Task description: Count, in the data that follows, every line with the string "living", and give that count as the whole reply.

Supplied information:
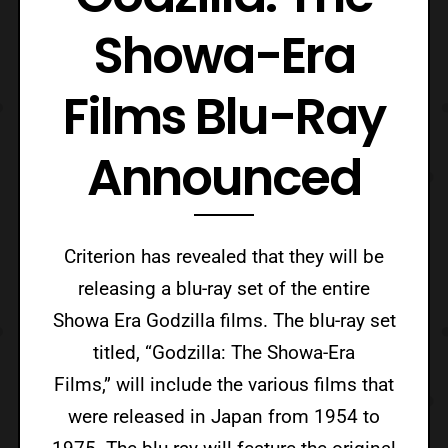
Showa-Era
Films Blu-Ray
Announced
Criterion has revealed that they will be
releasing a blu-ray set of the entire
Showa Era Godzilla films. The blu-ray set
titled, “Godzilla: The Showa-Era
Films,” will include the various films that
were released in Japan from 1954 to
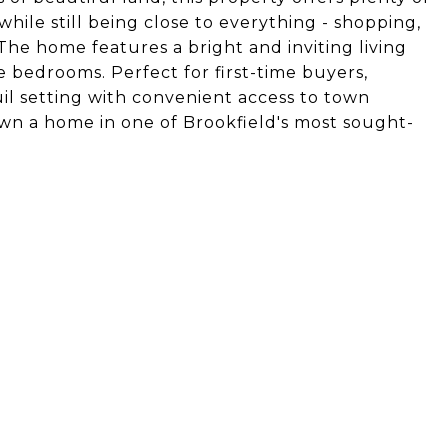
ile still being close to everything - shopping,
The home features a bright and inviting living
 bedrooms. Perfect for first-time buyers,
uil setting with convenient access to town
own a home in one of Brookfield's most sought-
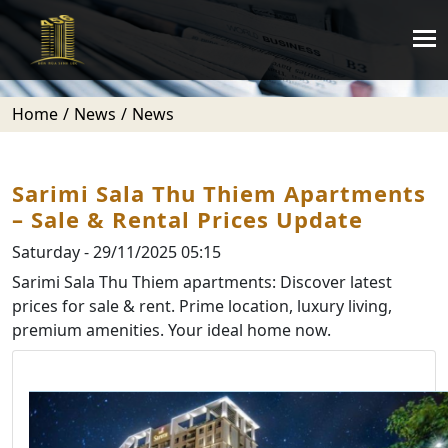
Home
News
News
Sarimi Sala Thu Thiem Apartments
– Sale & Rental Prices Update
Saturday - 29/11/2025 05:15
Sarimi Sala Thu Thiem apartments: Discover latest
prices for sale & rent. Prime location, luxury living,
premium amenities. Your ideal home now.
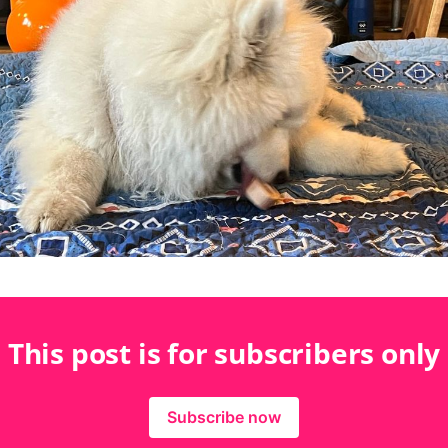
This post is for subscribers only
Subscribe now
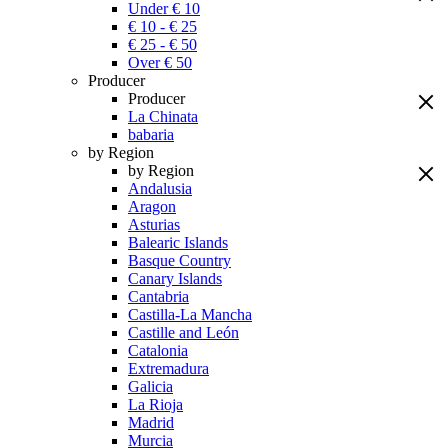
Under € 10
€ 10 - € 25
€ 25 - € 50
Over € 50
Producer
Producer
La Chinata
babaria
by Region
by Region
Andalusia
Aragon
Asturias
Balearic Islands
Basque Country
Canary Islands
Cantabria
Castilla-La Mancha
Castille and León
Catalonia
Extremadura
Galicia
La Rioja
Madrid
Murcia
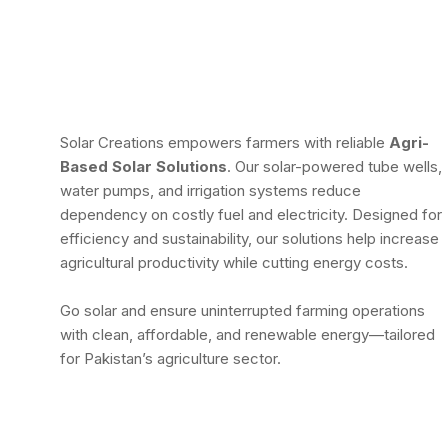
Solar Creations empowers farmers with reliable
Agri-
Based Solar Solutions
. Our solar-powered tube wells,
water pumps, and irrigation systems reduce
dependency on costly fuel and electricity. Designed for
efficiency and sustainability, our solutions help increase
agricultural productivity while cutting energy costs.
Go solar and ensure uninterrupted farming operations
with clean, affordable, and renewable energy—tailored
for Pakistan’s agriculture sector.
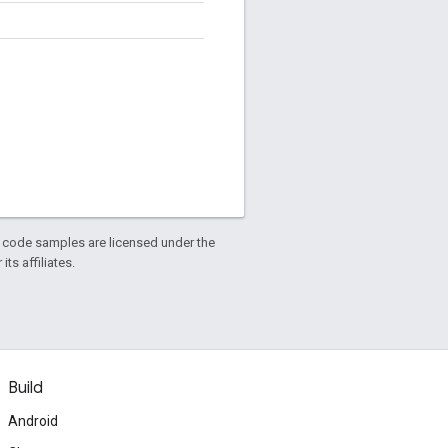
d code samples are licensed under the
ts affiliates.
Build
Android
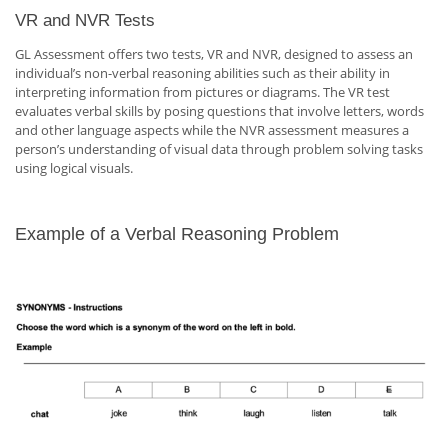
VR and NVR Tests
GL Assessment offers two tests, VR and NVR, designed to assess an
individual’s non-verbal reasoning abilities such as their ability in
interpreting information from pictures or diagrams. The VR test
evaluates verbal skills by posing questions that involve letters, words
and other language aspects while the NVR assessment measures a
person’s understanding of visual data through problem solving tasks
using logical visuals.
Example of a Verbal Reasoning Problem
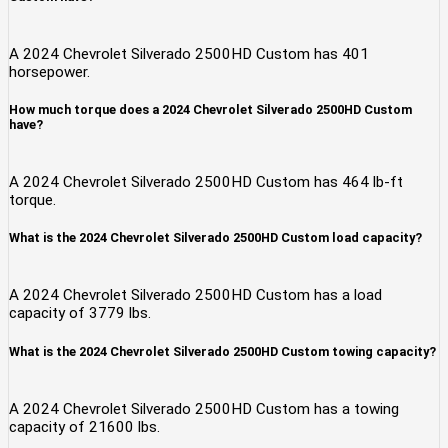
A 2024 Chevrolet Silverado 2500HD Custom has 401
horsepower.
How much torque does a 2024 Chevrolet Silverado 2500HD Custom
have?
A 2024 Chevrolet Silverado 2500HD Custom has 464 lb-ft
torque.
What is the 2024 Chevrolet Silverado 2500HD Custom load capacity?
A 2024 Chevrolet Silverado 2500HD Custom has a load
capacity of 3779 lbs.
What is the 2024 Chevrolet Silverado 2500HD Custom towing capacity?
A 2024 Chevrolet Silverado 2500HD Custom has a towing
capacity of 21600 lbs.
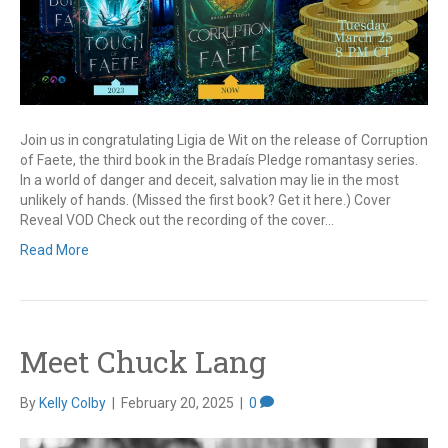
Join us in congratulating Ligia de Wit on the release of Corruption
of Faete, the third book in the Bradaís Pledge romantasy series.
In a world of danger and deceit, salvation may lie in the most
unlikely of hands. (Missed the first book? Get it here.) Cover
Reveal VOD Check out the recording of the cover…
Read More
Meet Chuck Lang
By
Kelly Colby
|
February 20, 2025
|
0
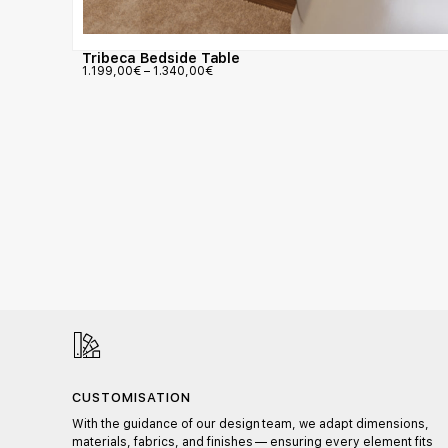
Tribeca Bedside Table
1.199,00
€
–
1.340,00
€
CUSTOMISATION
l,
With the guidance of our design team, we adapt dimensions,
materials, fabrics, and finishes — ensuring every element fits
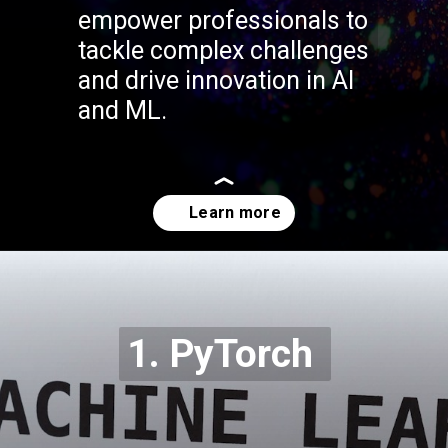
empower professionals to
tackle complex challenges
and drive innovation in AI
and ML.
Opening
https://codexcoach.com/top-5-alternatives-to-chatgpt-and-bard/
1. PyTorch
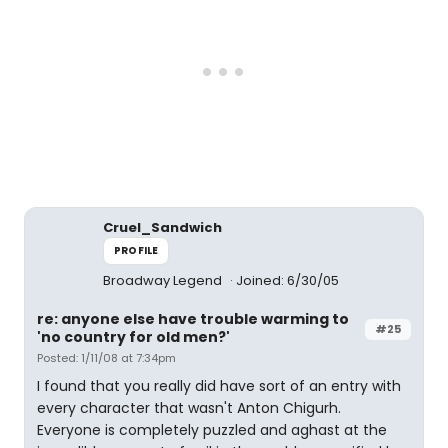
Cruel_Sandwich
PROFILE
Broadway Legend
Joined: 6/30/05
re: anyone else have trouble warming to
#25
'no country for old men?'
Posted: 1/11/08 at 7:34pm
I found that you really did have sort of an entry with
every character that wasn't Anton Chigurh.
Everyone is completely puzzled and aghast at the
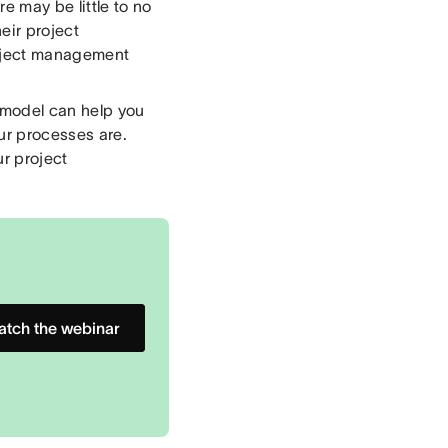
 may be little to no
eir project
roject management
model can help you
ur processes are.
r project
tch the webinar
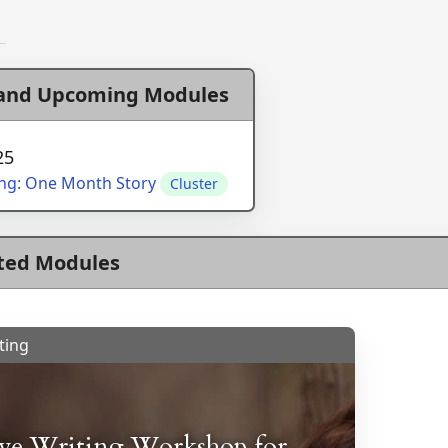
 and Upcoming Modules
25
ing: One Month Story
Cluster
ted Modules
ting
ive Writing Workshop for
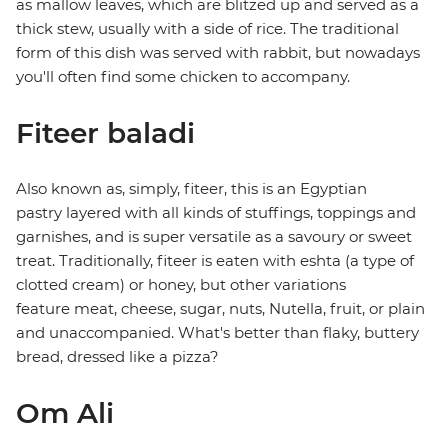
as mallow leaves, which are blitzed up and served as a
thick stew, usually with a side of rice. The traditional
form of this dish was served with rabbit, but nowadays
you'll often find some chicken to accompany.
Fiteer baladi
Also known as, simply, fiteer, this is an Egyptian
pastry layered with all kinds of stuffings, toppings and
garnishes, and is super versatile as a savoury or sweet
treat. Traditionally, fiteer is eaten with eshta (a type of
clotted cream) or honey, but other variations
feature meat, cheese, sugar, nuts, Nutella, fruit, or plain
and unaccompanied. What's better than flaky, buttery
bread, dressed like a pizza?
Om Ali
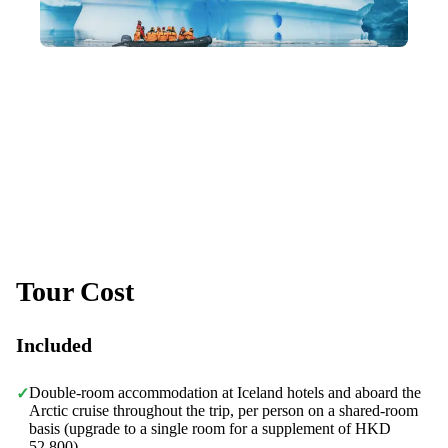
Building a Community You'll Love
Like-minded travel companions, lasting friendships, and a
family-like community of returning members.
Tour Cost
Included
Double-room accommodation at Iceland hotels and aboard the
✓
Arctic cruise throughout the trip, per person on a shared-room
basis (upgrade to a single room for a supplement of HKD
52,800)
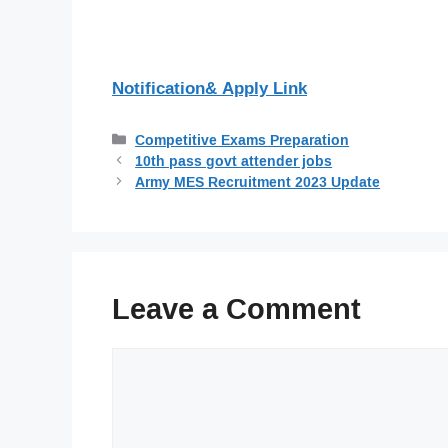
Notification& Apply Link
Categories
Competitive Exams Preparation
10th pass govt attender jobs
Army MES Recruitment 2023 Update
Leave a Comment
Comment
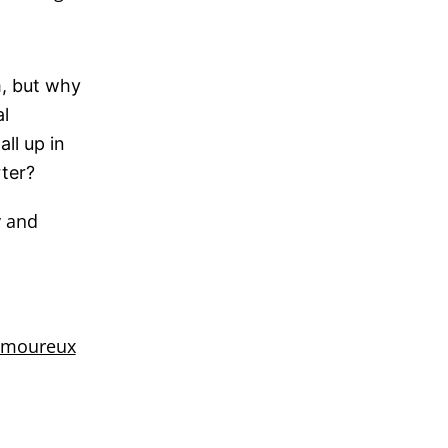
m, but why
l
ll up in
rter?
y and
amoureux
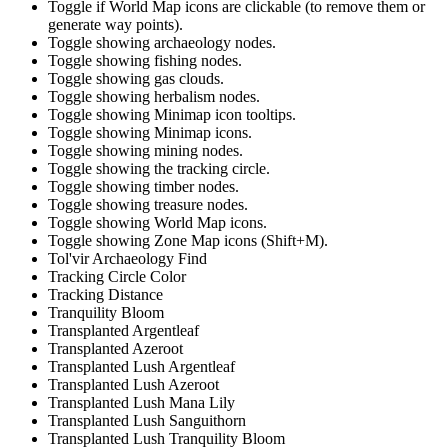
Toggle if World Map icons are clickable (to remove them or
generate way points).
Toggle showing archaeology nodes.
Toggle showing fishing nodes.
Toggle showing gas clouds.
Toggle showing herbalism nodes.
Toggle showing Minimap icon tooltips.
Toggle showing Minimap icons.
Toggle showing mining nodes.
Toggle showing the tracking circle.
Toggle showing timber nodes.
Toggle showing treasure nodes.
Toggle showing World Map icons.
Toggle showing Zone Map icons (Shift+M).
Tol'vir Archaeology Find
Tracking Circle Color
Tracking Distance
Tranquility Bloom
Transplanted Argentleaf
Transplanted Azeroot
Transplanted Lush Argentleaf
Transplanted Lush Azeroot
Transplanted Lush Mana Lily
Transplanted Lush Sanguithorn
Transplanted Lush Tranquility Bloom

Result below: 2